As the greatest Christian Platonist of the twentieth century, Lewis takes Plato’s allegory of the chariot and uses it to teach a deeper truth than Plato did. Plato was not wrong to understand human psychology as an ethical struggle between the reason and the passions and he was right about how important it is to train the affections or feelings to align with the reason in order to keep the appetites under control. But Lewis gave the allegory an even deeper interpretation by placing the moral struggle within the context of the spiritual battle for souls that goes on daily in this life. Ultimately, what is required for the spiritual life is faith in Christ as Savior because only faith provides reason with what it lacks and enables victory over sin. What we cannot do ourselves God does in us. For Lewis, moral education is finally inseparable from piety.

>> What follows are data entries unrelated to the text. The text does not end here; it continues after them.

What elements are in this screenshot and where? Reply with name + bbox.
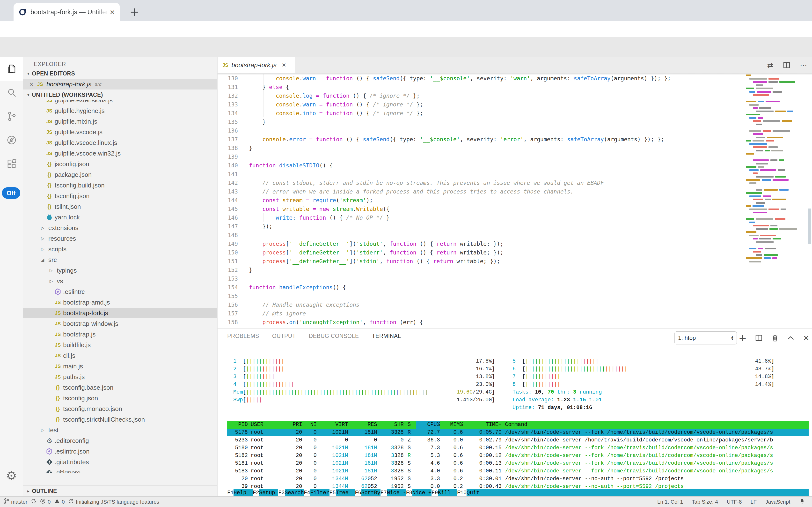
process-row[interactable]: 5182root2001021M181M3328R5.30.60:00.12/d… <box>227 452 809 460</box>
file-item-tsconfig.strictNullChecks.json[interactable]: {}tsconfig.strictNullChecks.json <box>23 414 217 425</box>
file-item-bootstrap-amd.js[interactable]: JSbootstrap-amd.js <box>23 297 217 308</box>
language-status[interactable]: Initializing JS/TS language features <box>68 498 159 506</box>
file-item-tslint.json[interactable]: {}tslint.json <box>23 201 217 212</box>
code-line[interactable]: } <box>249 144 740 152</box>
file-item-.eslintrc.json[interactable]: .eslintrc.json <box>23 446 217 457</box>
close-panel-icon[interactable]: ✕ <box>800 331 812 344</box>
file-item-bootstrap-window.js[interactable]: JSbootstrap-window.js <box>23 318 217 329</box>
code-content[interactable]: console.warn = function () { safeSend({ … <box>249 74 740 328</box>
code-line[interactable] <box>249 231 740 239</box>
problems-errors[interactable]: 0 <box>40 498 51 506</box>
process-row[interactable]: 5178root2001021M181M3328R72.70.60:05.70/… <box>227 429 809 436</box>
section-workspace[interactable]: ▾ UNTITLED (WORKSPACE) <box>23 90 217 100</box>
file-item-test[interactable]: ▷test <box>23 425 217 435</box>
code-line[interactable]: console.warn = function () { safeSend({ … <box>249 74 740 83</box>
file-item-buildfile.js[interactable]: JSbuildfile.js <box>23 340 217 350</box>
file-item-tsconfig.json[interactable]: {}tsconfig.json <box>23 393 217 403</box>
code-line[interactable]: process.on('uncaughtException', function… <box>249 318 740 327</box>
fkey-label-f10[interactable]: Quit <box>466 489 486 497</box>
activity-extensions-icon[interactable] <box>0 152 23 176</box>
file-item-paths.js[interactable]: JSpaths.js <box>23 372 217 382</box>
process-row[interactable]: 5233root200000Z36.30.00:02.79/dev/shm/bi… <box>227 436 809 444</box>
code-editor[interactable]: 1301311321331341351361371381391401411421… <box>217 73 812 328</box>
fkey-label-f5[interactable]: Tree <box>336 489 355 497</box>
encoding[interactable]: UTF-8 <box>727 499 742 505</box>
code-line[interactable]: process['__defineGetter__']('stdout', fu… <box>249 239 740 248</box>
panel-tab-terminal[interactable]: TERMINAL <box>372 333 401 339</box>
code-line[interactable]: const writable = new stream.Writable({ <box>249 205 740 213</box>
file-item-tsconfig.monaco.json[interactable]: {}tsconfig.monaco.json <box>23 403 217 414</box>
file-item-bootstrap.js[interactable]: JSbootstrap.js <box>23 329 217 340</box>
file-item-.gitattributes[interactable]: .gitattributes <box>23 457 217 467</box>
file-item-gulpfile.hygiene.js[interactable]: JSgulpfile.hygiene.js <box>23 106 217 116</box>
panel-tab-problems[interactable]: PROBLEMS <box>227 333 259 339</box>
code-line[interactable] <box>249 292 740 300</box>
process-row[interactable]: 5183root2001021M181M3328S4.00.60:00.11/d… <box>227 467 809 475</box>
file-item-.gitignore[interactable]: .gitignore <box>23 467 217 473</box>
browser-tab[interactable]: bootstrap-fork.js — Untitled (W ✕ <box>13 3 120 21</box>
file-item-package.json[interactable]: {}package.json <box>23 169 217 180</box>
activity-source-control-icon[interactable] <box>0 105 23 128</box>
fkey-label-f3[interactable]: Search <box>285 489 304 497</box>
git-branch-status[interactable]: master <box>4 498 27 506</box>
file-item-tsconfig.base.json[interactable]: {}tsconfig.base.json <box>23 382 217 393</box>
fkey-label-f4[interactable]: Filter <box>310 489 329 497</box>
editor-tab[interactable]: JS bootstrap-fork.js ✕ <box>217 57 295 73</box>
sync-button[interactable] <box>31 498 37 506</box>
settings-gear-icon[interactable]: ⚙ <box>0 469 23 483</box>
code-line[interactable]: } else { <box>249 83 740 92</box>
file-item-bootstrap-fork.js[interactable]: JSbootstrap-fork.js <box>23 308 217 318</box>
close-icon[interactable]: ✕ <box>29 81 34 87</box>
file-item-.eslintrc[interactable]: .eslintrc <box>23 286 217 297</box>
section-open-editors[interactable]: ▾ OPEN EDITORS <box>23 68 217 79</box>
code-line[interactable]: } <box>249 266 740 274</box>
code-line[interactable]: process['__defineGetter__']('stderr', fu… <box>249 248 740 257</box>
code-line[interactable]: const stream = require('stream'); <box>249 196 740 205</box>
file-item-typings[interactable]: ▷typings <box>23 265 217 276</box>
tab-close-icon[interactable]: ✕ <box>110 8 115 16</box>
code-line[interactable] <box>249 170 740 178</box>
fkey-label-f8[interactable]: Nice + <box>413 489 432 497</box>
bell-icon[interactable] <box>799 498 805 506</box>
code-line[interactable]: function disableSTDIO() { <box>249 161 740 170</box>
open-editor-item[interactable]: ✕ JS bootstrap-fork.js src <box>23 79 217 90</box>
activity-debug-icon[interactable] <box>0 128 23 152</box>
fkey-f9[interactable]: F9 <box>432 489 438 497</box>
code-line[interactable]: write: function () { /* No OP */ } <box>249 213 740 222</box>
fkey-label-f1[interactable]: Help <box>234 489 253 497</box>
file-item-gulpfile.vscode.linux.js[interactable]: JSgulpfile.vscode.linux.js <box>23 137 217 148</box>
code-line[interactable]: process['__defineGetter__']('stdin', fun… <box>249 257 740 266</box>
code-line[interactable]: console.warn = function () { /* ignore *… <box>249 100 740 109</box>
file-item-src[interactable]: ◢src <box>23 255 217 265</box>
code-line[interactable] <box>249 126 740 135</box>
maximize-panel-icon[interactable] <box>784 331 797 344</box>
new-terminal-icon[interactable]: + <box>736 331 749 344</box>
panel-tab-debug-console[interactable]: DEBUG CONSOLE <box>309 333 359 339</box>
code-line[interactable]: function handleExceptions() { <box>249 283 740 292</box>
problems-warnings[interactable]: 0 <box>54 498 65 506</box>
file-item-gulpfile.mixin.js[interactable]: JSgulpfile.mixin.js <box>23 116 217 127</box>
cursor-position[interactable]: Ln 1, Col 1 <box>657 499 683 505</box>
file-item-cli.js[interactable]: JScli.js <box>23 350 217 361</box>
file-item-yarn.lock[interactable]: yarn.lock <box>23 212 217 223</box>
file-item-scripts[interactable]: ▷scripts <box>23 244 217 255</box>
eol[interactable]: LF <box>751 499 757 505</box>
fkey-f5[interactable]: F5 <box>329 489 336 497</box>
fkey-f1[interactable]: F1 <box>227 489 234 497</box>
htop-table-header[interactable]: PIDUSERPRINIVIRTRESSHRSCPU%MEM%TIME+Comm… <box>227 421 809 429</box>
fkey-label-f7[interactable]: Nice - <box>387 489 406 497</box>
code-line[interactable]: }); <box>249 222 740 231</box>
code-line[interactable] <box>249 152 740 161</box>
fkey-f6[interactable]: F6 <box>355 489 361 497</box>
code-line[interactable]: // const stdout, stderr and stdin be no-… <box>249 178 740 187</box>
code-line[interactable]: console.log = function () { /* ignore */… <box>249 92 740 100</box>
editor-scrollbar[interactable] <box>808 209 811 244</box>
fkey-label-f6[interactable]: SortBy <box>361 489 380 497</box>
fkey-f4[interactable]: F4 <box>304 489 310 497</box>
fkey-f10[interactable]: F10 <box>457 489 467 497</box>
code-line[interactable]: console.error = function () { safeSend({… <box>249 135 740 144</box>
collaboration-off-badge[interactable]: Off <box>2 187 20 199</box>
fkey-f7[interactable]: F7 <box>380 489 387 497</box>
fkey-f2[interactable]: F2 <box>253 489 259 497</box>
fkey-label-f9[interactable]: Kill <box>438 489 457 497</box>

So, what is really going on when children are indoctrinated in gender theory in school or taken to Pride Parades, or exposed to Drag Queen Story Hour? What is happening is both a moral and spiritual corruption of children at one and the same time. It is also an aesthetic corruption of their ability to be drawn to the good and the true by beauty.

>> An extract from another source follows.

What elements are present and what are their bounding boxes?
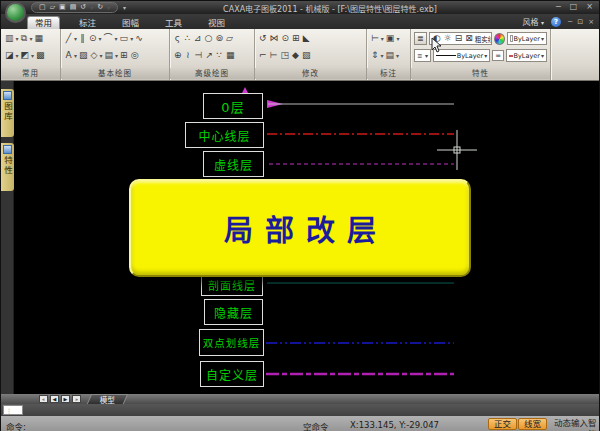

Most importantly, desensitizing children to the binaries of good/evil, beautiful/ugly, and false/true, while their young minds are still impressionable is an effective method of disarming them in the face of the spiritual evil that tempts them to reject God and embrace despair.
Parents may not understand this but the unseen spiritual forces deceiving them into a false enlightenment and false progressivism understand it very well. We live in dark times.